O dado é assustador: quase metade das cirurgias plásticas para correção do nariz precisam ser refeitas e, de acordo com o presidente da SBCP-SP, João de Moraes Prado Neto, desse total de 40%, 30% necessitam de enxerto para corrigir problemas funcionais. Uma das cirurgias plásticas mais realizadas, a rinoplastia só perde apenas para a cirurgia de mama e a lipoaspiração no quesito mais buscada.

Apesar de ser uma cirurgia considerada de baixo risco, a cirurgia de nariz é uma das mais complexas, pois além de necessitar de muito conhecimento das funcionalidades do órgão, o cirurgião precisa possuir talento nato, senso estético apurado e equilíbrio.

Para não tornar o tão sonhado nariz de Cinderela algo que, além de incomodar esteticamente, provoque problemas funcionais, é comum que alguns médicos cirurgiões habilitados “terceirizem” o serviço, dada a dificuldade que muitos têm em operar o rosto.

Para o especialista, que possui trinta e três anos de experiência na área e já operou mais de 2.000 narizes, se o orgão não for bem operado pode tornar-se motivo de vergonha.

Além de ficar esteticamente mal feito e provocar um desalinho junto ao rosto, a má realização da cirurgia pode causar resultados desastrosos como um desvio expressivo de nariz para ambos os lados.

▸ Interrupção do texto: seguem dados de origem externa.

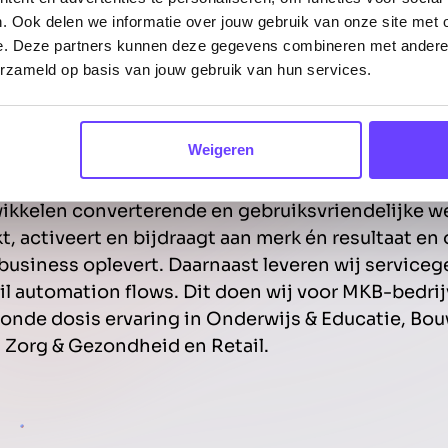
. Ook delen we informatie over jouw gebruik van onze site met 
e. Deze partners kunnen deze gegevens combineren met andere i
Onze
dienste
erzameld op basis van jouw gebruik van hun services.
Weigeren
kkelen converterende en gebruiksvriendelijke we
, activeert en bijdraagt aan merk én resultaat en 
usiness oplevert. Daarnaast leveren wij servicege
l automation flows. Dit doen wij voor MKB-bedrij
onde dosis ervaring in Onderwijs & Educatie, Bo
, Zorg & Gezondheid en Retail.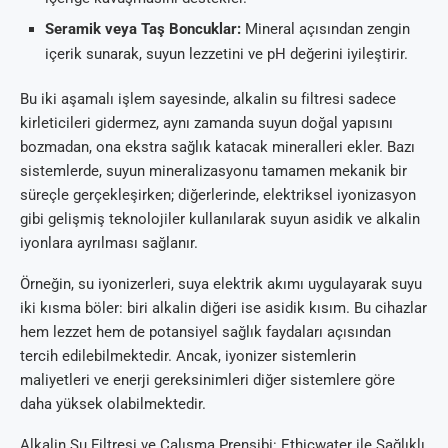
Seramik veya Taş Boncuklar:
Mineral açısından zengin
içerik sunarak, suyun lezzetini ve pH değerini iyileştirir.
Bu iki aşamalı işlem sayesinde, alkalin su filtresi sadece
kirleticileri gidermez, aynı zamanda suyun doğal yapısını
bozmadan, ona ekstra sağlık katacak mineralleri ekler. Bazı
sistemlerde, suyun mineralizasyonu tamamen mekanik bir
süreçle gerçekleşirken; diğerlerinde, elektriksel iyonizasyon
gibi gelişmiş teknolojiler kullanılarak suyun asidik ve alkalin
iyonlara ayrılması sağlanır.
Örneğin, su iyonizerleri, suya elektrik akımı uygulayarak suyu
iki kısma böler: biri alkalin diğeri ise asidik kısım. Bu cihazlar
hem lezzet hem de potansiyel sağlık faydaları açısından
tercih edilebilmektedir. Ancak, iyonizer sistemlerin
maliyetleri ve enerji gereksinimleri diğer sistemlere göre
daha yüksek olabilmektedir.
Alkalin Su Filtresi ve Çalışma Prensibi: Ethicwater ile Sağlıklı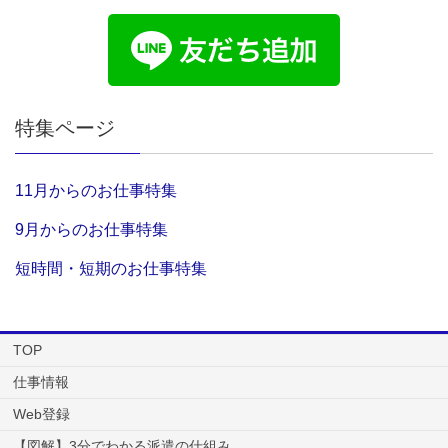
特集ページ
11月からのお仕事特集
9月からのお仕事特集
短時間・短期のお仕事特集
TOP
仕事情報
Web登録
【図解】3分でわかる派遣の仕組み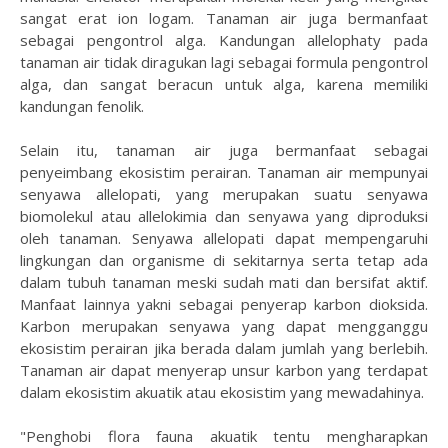
sangat erat ion logam. Tanaman air juga bermanfaat
sebagai pengontrol alga. Kandungan allelophaty pada
tanaman air tidak diragukan lagi sebagai formula pengontrol
alga, dan sangat beracun untuk alga, karena memiliki
kandungan fenolik.
Selain itu, tanaman air juga bermanfaat sebagai
penyeimbang ekosistim perairan. Tanaman air mempunyai
senyawa allelopati, yang merupakan suatu senyawa
biomolekul atau allelokimia dan senyawa yang diproduksi
oleh tanaman. Senyawa allelopati dapat mempengaruhi
lingkungan dan organisme di sekitarnya serta tetap ada
dalam tubuh tanaman meski sudah mati dan bersifat aktif.
Manfaat lainnya yakni sebagai penyerap karbon dioksida.
Karbon merupakan senyawa yang dapat mengganggu
ekosistim perairan jika berada dalam jumlah yang berlebih.
Tanaman air dapat menyerap unsur karbon yang terdapat
dalam ekosistim akuatik atau ekosistim yang mewadahinya.
"Penghobi flora fauna akuatik tentu mengharapkan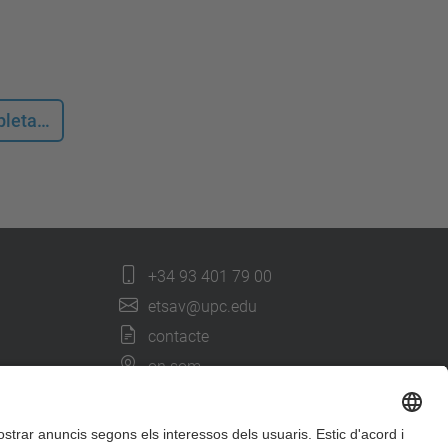
mpleta…
+34 93 401 79 00
etsav@upc.edu
contacte
on som
segueix-nos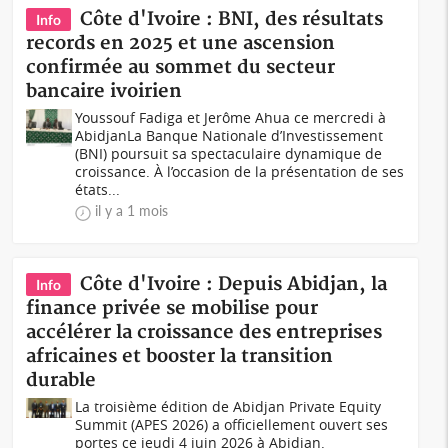
Côte d'Ivoire : BNI, des résultats
Info
records en 2025 et une ascension
confirmée au sommet du secteur
bancaire ivoirien
Youssouf Fadiga et Jerôme Ahua ce mercredi à
AbidjanLa Banque Nationale d’Investissement
(BNI) poursuit sa spectaculaire dynamique de
croissance. À l’occasion de la présentation de ses
états...
il y a 1 mois
Côte d'Ivoire : Depuis Abidjan, la
Info
finance privée se mobilise pour
accélérer la croissance des entreprises
africaines et booster la transition
durable
La troisième édition de Abidjan Private Equity
Summit (APES 2026) a officiellement ouvert ses
portes ce jeudi 4 juin 2026 à Abidjan.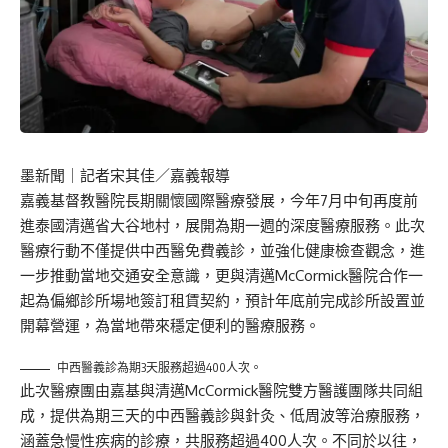
墨新聞
｜記者宋其佳／嘉義報導
嘉義基督教醫院長期關懷國際醫療發展，今年7月中旬再度前
進泰國清邁省大谷地村，展開為期一週的深度醫療服務。此次
醫療行動不僅提供中西醫免費義診，並強化健康檢查觀念，進
一步推動當地交通安全意識，更與清邁McCormick醫院合作一
起為偏鄉診所場地簽訂租賃契約，預計年底前完成診所設置並
開幕營運，為當地帶來穩定便利的醫療服務。
中西醫義診為期3天服務超過400人次。
此次醫療團由嘉基與清邁McCormick醫院雙方醫護團隊共同組
成，提供為期三天的中西醫義診與針灸、低周波等治療服務，
涵蓋急慢性疾病的診療，共服務超過400人次。不同於以往，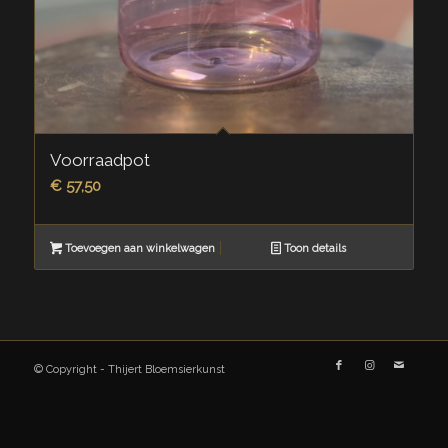
Voorraadpot
€
57,50
Toevoegen aan winkelwagen
Toon details
© Copyright - Thijert Bloemsierkunst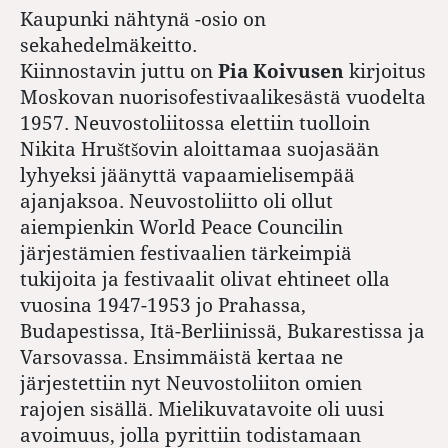
Kaupunki nähtynä -osio on
sekahedelmäkeitto.
Kiinnostavin juttu on
Pia Koivusen
kirjoitus
Moskovan nuorisofestivaalikesästä vuodelta
1957. Neuvostoliitossa elettiin tuolloin
Nikita Hruštšovin aloittamaa suojasään
lyhyeksi jäänyttä vapaamielisempää
ajanjaksoa. Neuvostoliitto oli ollut
aiempienkin World Peace Councilin
järjestämien festivaalien tärkeimpiä
tukijoita ja festivaalit olivat ehtineet olla
vuosina 1947-1953 jo Prahassa,
Budapestissa, Itä-Berliinissä, Bukarestissa ja
Varsovassa. Ensimmäistä kertaa ne
järjestettiin nyt Neuvostoliiton omien
rajojen sisällä. Mielikuvatavoite oli uusi
avoimuus, jolla pyrittiin todistamaan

A retirada em excesso da cartilagem que também é muito comum acontecer nas cirurgias, dificulta a respiração e pode trazer conseqüências graves.

Na proporção de 100 narizes operados, por cirurgiões inabilitados, cerca de 30 deles são refeitos sendo que na maioria das vezes necessitam de enxerto para corrigir problemas funcionais. Prado Neto enfatiza que, de 100 cirurgias realizadas por ele, aproximadamente 6% necessitam de retoque realizados por ele próprio.